Present each line of the entries below that holds the word "Number".
* * * * * * *
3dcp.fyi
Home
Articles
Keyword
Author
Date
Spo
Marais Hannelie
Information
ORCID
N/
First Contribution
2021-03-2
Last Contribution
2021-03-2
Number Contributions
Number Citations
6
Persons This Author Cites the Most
* * * * * * *
■ **WRITTEN RESPONSE**:
Number Contributions
Number Citations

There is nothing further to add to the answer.